Qui est visé à ce jour ?
À ce stade de l’enquête, la Commission ne publie pas de liste exhaustive des marques concernées, mais deux groupes ont confirmé être concernés. Tout d’abord, Amer Sports. Propriétaire notamment d’Arc’teryx, Salomon, Wilson, il a reçu une visite des autorités sur des sites autrichiens liés à sa marque Atomic.
Dans le viseur de la Commission également : Tecnica Group (maison mère de Blizzard, Nordica), dont le site autrichien de Mittersill a également été inspecté dans le cadre d’« un contrôle de conformité au droit de la concurrence de l’UE ». Dans la presse autrichienne spécialisée, outre Atomic et Blizzard (Tecnica), Fischer est également cité.
Pourquoi cette enquête maintenant ?
DG COMP indique qu’elle craint des ententes sur les prix, une limitation de la production ou un partage de marchés. Autant d’infractions au cœur de l’article 101 TFUE. Ses dawn raids lui permettent donc de saisir des documents et des données, mais aussi d’interroger les intervenants sur place. L’enquête se poursuit par des demandes d’informations, puis, le cas échéant, par l’envoi d’un Statement of Objections aux entreprises visées, qui bénéficient alors de droits de la défense. À l’issue de la procédure, la Commission peut classer le dossier, accepter de engagements, de transactions ou… sanctionner.
Que risquent les marques si une entente est prouvée ?

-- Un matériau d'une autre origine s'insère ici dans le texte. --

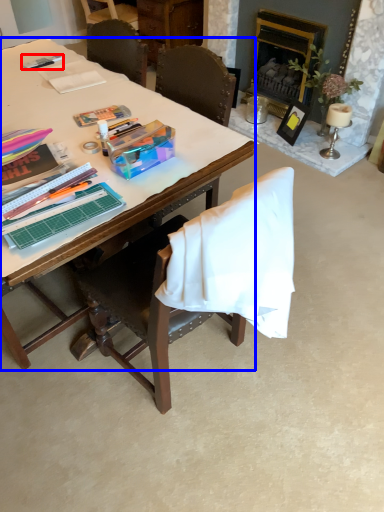 Question: Which object is further to the camera taking this photo, pen (highlighted by a red box) or desk (highlighted by a blue box)?

Choices:
 (A) pen
 (B) desk

Answer: (A)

De très lourdes amendes administratives ! Elles peuvent aller jusqu’à 10 % du chiffre d’affaires mondial du groupe dans l’exercice précédent la décision. Mais le montant final dépend de la gravité et de la durée de l’infraction, en sachant qu’il peut être majoré en cas de récidive, ou réduit si, par exemple, l’entreprise incriminée montre sa volonté de coopérer.

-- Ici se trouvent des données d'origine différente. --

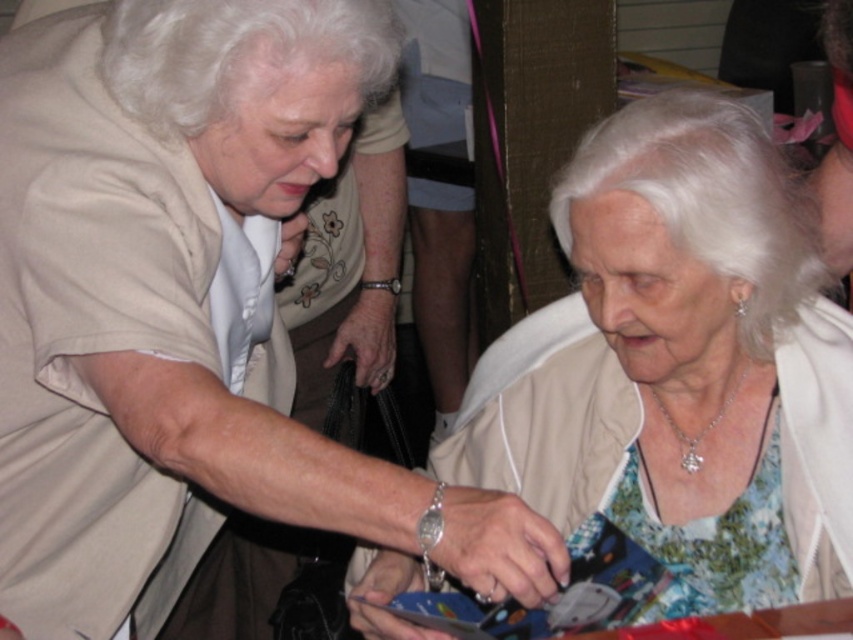 Question: Which point is farther to the camera?

Choices:
 (A) (340, 492)
 (B) (764, 467)

Answer: (B)

Question: Does matte beige blouse at center have a lesser width compared to matte beige jacket at center?

Choices:
 (A) yes
 (B) no

Answer: (A)

Question: Does matte beige blouse at center appear on the left side of matte beige jacket at center?

Choices:
 (A) no
 (B) yes

Answer: (B)

Question: Considering the relative positions of matte beige blouse at center and matte beige jacket at center in the image provided, where is matte beige blouse at center located with respect to matte beige jacket at center?

Choices:
 (A) below
 (B) above

Answer: (B)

Mais ce n’est pas tout. En parallèle, chaque État membre peut entamer des procédures s’il considère que ces pratiques illégales affectent son marché. Enfin, les victimes – des consommateurs aux détaillants en passant par les distributeurs – peuvent elles aussi réclamer réparation du surcoût induit. Des sanctions à ne pas prendre à la légère, car Bruxelles les a déjà appliquées dans le passé.

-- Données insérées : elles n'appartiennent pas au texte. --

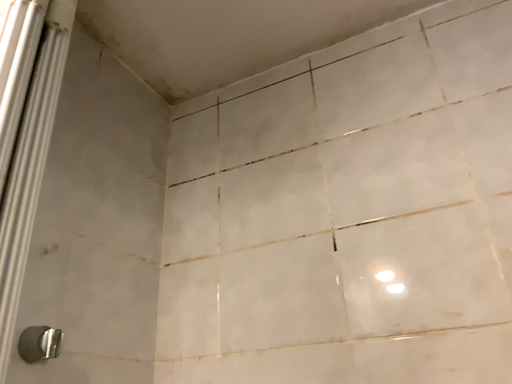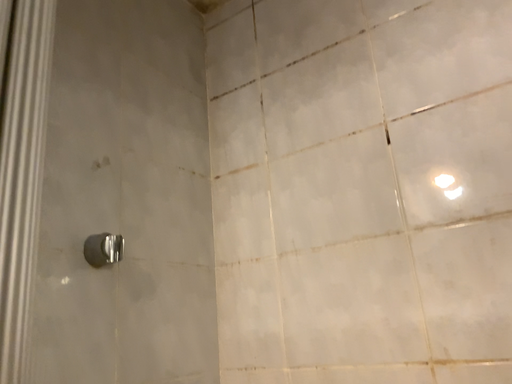 Question: Which way did the camera rotate in the video?

Choices:
 (A) rotated upward
 (B) rotated downward

Answer: (B) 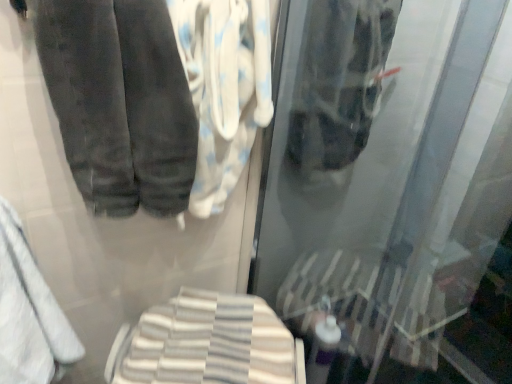 What do you see at coordinates (224, 88) in the screenshot? I see `white cotton towel at center, acting as the first cloth starting from the top` at bounding box center [224, 88].

The image size is (512, 384). Describe the element at coordinates (389, 180) in the screenshot. I see `transparent glass shower door at center` at that location.

At what (x,y) coordinates should I click in order to perform the action: click on white soft towel at lower left. Please return your answer as a coordinate pair (x, y). Looking at the image, I should click on (29, 312).

You are a GUI agent. You are given a task and a screenshot of the screen. Output one action in this format:
    pyautogui.click(x=<x>, y=<y>)
    Task: Click on the white striped towel at lower center, which ranks as the 1th cloth in bottom-to-top order
    The height and width of the screenshot is (384, 512).
    Given the screenshot: What is the action you would take?
    pyautogui.click(x=206, y=343)

Does dark gray velvety trousers at upper left appear on the right side of white striped towel at lower center, which ranks as the 1th cloth in bottom-to-top order?

No, dark gray velvety trousers at upper left is not to the right of white striped towel at lower center, which ranks as the 1th cloth in bottom-to-top order.

Who is more distant, dark gray velvety trousers at upper left or white striped towel at lower center, which ranks as the 1th cloth in bottom-to-top order?

white striped towel at lower center, which ranks as the 1th cloth in bottom-to-top order.

Does dark gray velvety trousers at upper left have a lesser height compared to white striped towel at lower center, which ranks as the 1th cloth in bottom-to-top order?

In fact, dark gray velvety trousers at upper left may be taller than white striped towel at lower center, which ranks as the 1th cloth in bottom-to-top order.

Which is correct: dark gray velvety trousers at upper left is inside white soft towel at lower left, or outside of it?

The correct answer is: outside.

Is point (128, 133) less distant than point (60, 336)?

Dans l’Union européenne, les plafonds de 10 % ont conduit à des amendes très élevées, dans le secteur du luxe par exemple. Gucci, Chloé, Loewe en ont fait les frais. En 2025, ces marques ont été sanctionnées pour fixation des prix de revente.
Pour voir l’industrie du ski touchée, il faut aller en Suisse. La COMCO y a condamné en 2019 Stöckli pour ententes verticales sur les prix. Ce qui lui a valu une amende d’environ CHF 140 000 (environ 151 000 €), même s’il s’agissait de prix de revente imposés (vertical) et non d’une entente horizontale entre concurrents. Un montant relativement modéré, l’entreprise ayant bénéficié d’une clémence.
Après les perquisitions d’octobre, la Commission peut prendre plusieurs mois, voire davantage, pour analyser les données, poursuivre la procédure et statuer. Aucune date butoir n’étant arrêtée, il faudra donc attendre pour savoir si Bruxelles avait lieu de s’inquiéter. Et si le consommateur a été floué.